Since Japanese firms were in no position to buy the properties because the banks had been burned and were reluctant to offer loans involving property in the area, foreign fashion houses bought up the land and started building stores, Matsui said.
Also, as Harajuku became more famous as a fashion mecca, its reputation spread overseas through the media and the Internet.
Matsui said many young Asian tourists seem to get information about the area from fashion magazines in their home countries that write about Harajuku fashion.
"They tend to want to visit very small stores that we don't even know about," he said. According to Harajuku Jingumae Shotengai, an association that consists of about 100 local stores, some of the shopkeepers say that over 30 percent of their sales are to visitors from Asia.
"(What we hope now is that) it would be great if foreigners living here or working here can spread the word about Harajuku to people in their home countries. That would allow people who receive this information to feel more familiar with what's going on here," said Matsui.

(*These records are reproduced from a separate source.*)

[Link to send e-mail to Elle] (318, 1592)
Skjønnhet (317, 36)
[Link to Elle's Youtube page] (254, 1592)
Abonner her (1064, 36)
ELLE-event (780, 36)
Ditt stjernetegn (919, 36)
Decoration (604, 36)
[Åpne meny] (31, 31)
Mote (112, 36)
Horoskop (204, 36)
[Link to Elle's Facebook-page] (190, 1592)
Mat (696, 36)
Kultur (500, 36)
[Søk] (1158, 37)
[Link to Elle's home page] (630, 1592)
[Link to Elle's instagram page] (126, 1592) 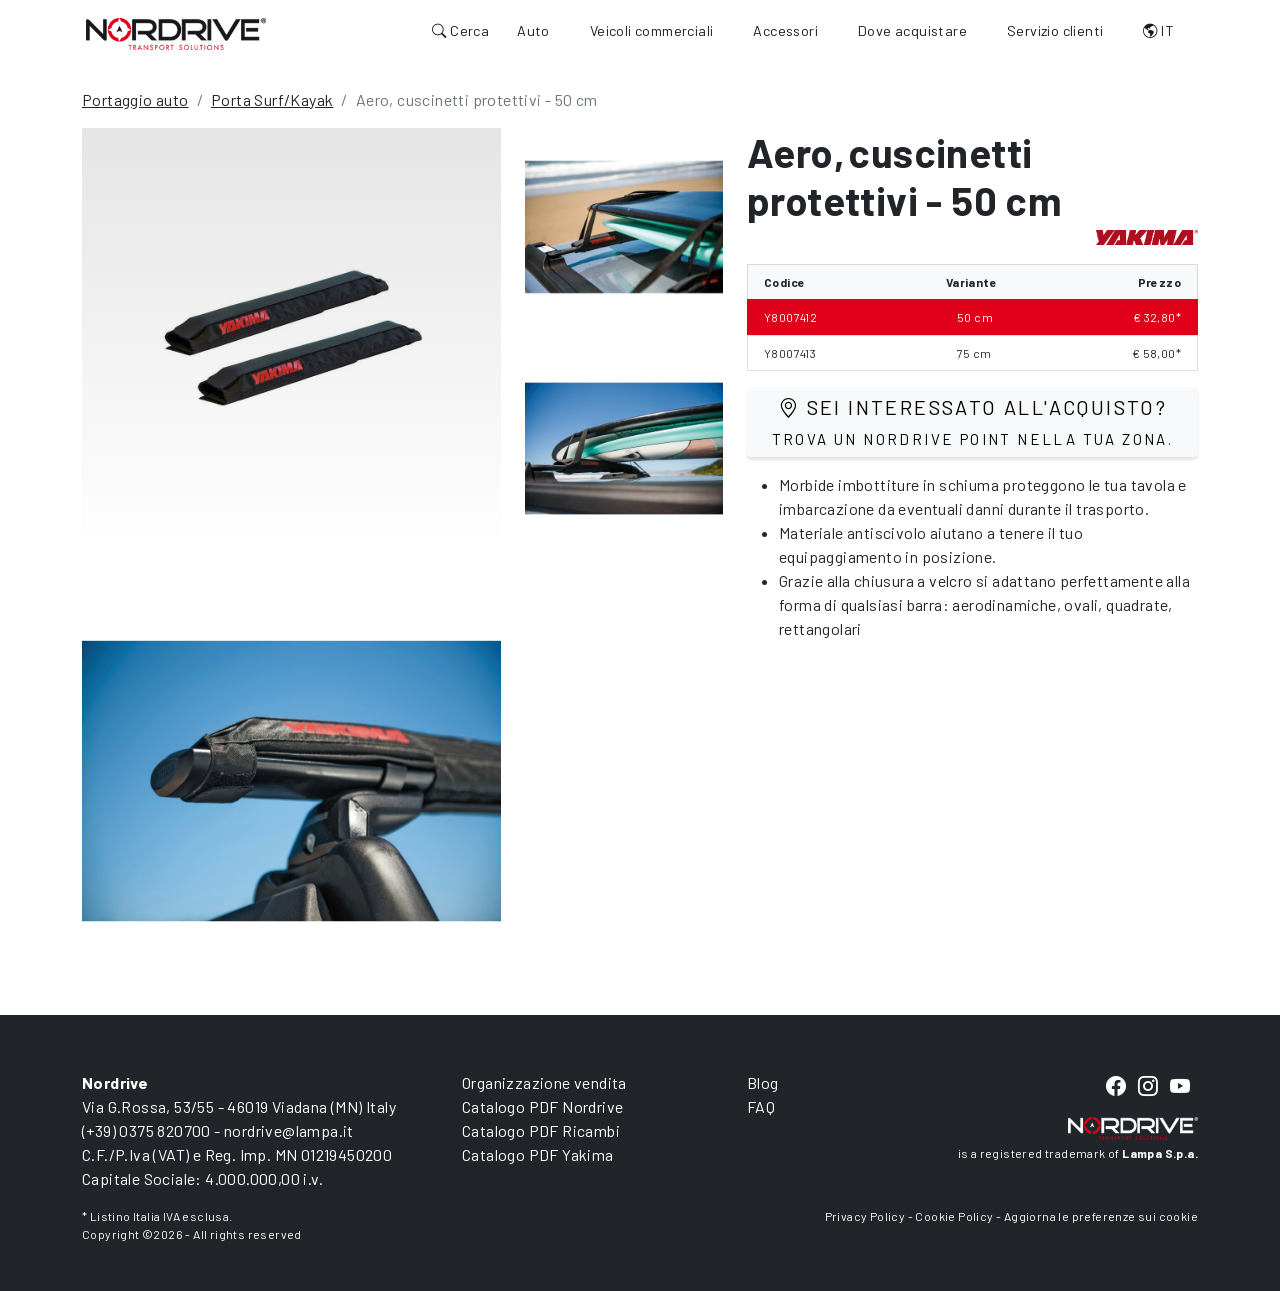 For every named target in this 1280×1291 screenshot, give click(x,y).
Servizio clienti (1055, 30)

What are some recent trends?
Harajuku has seen increasing numbers of Asians in the past several years, especially Chinese, Matsui said.
To celebrate the Chinese new year Thursday, the town has been striving to provide a more welcoming environment for Chinese tourists.
For instance, 300 stores are ready to accept the Ginren debit card, issued in China, and have set up tablet computers so customers can conveniently surf the web to find additional information.
Another trend, Matsui said, is the increase in "fast fashion" brands like Swedish fashion retailor H&M and Los Angeles-based Forever 21, who have concentrated along Meiji-dori, and major sports brands like Nike, which have already built their own stores.
One of Harajuku's more interesting cultural attractions, however, is showing off or posing, where fans of different genres of clothing, such as Gothic Lolitas, strive to be seen on the bridge between Harajuku Station and the entrance to Meiji Shrine.
Matsui said this kind of culture probably comes from the influence of the Takenoko-zoku who turned the area into their playground back in the 1980s.
If Harajuku is so popular, why aren't there any hotels?
Harajuku is actually designated by the metropolitan government as an "educational district" where buildings such as hotels and concert halls are banned to prevent teenage delinquency.
Matsui said many local businessmen want this old rule to be revised. As Harajuku has evolved, it is important to have facilities where people of all kinds can gather, they say.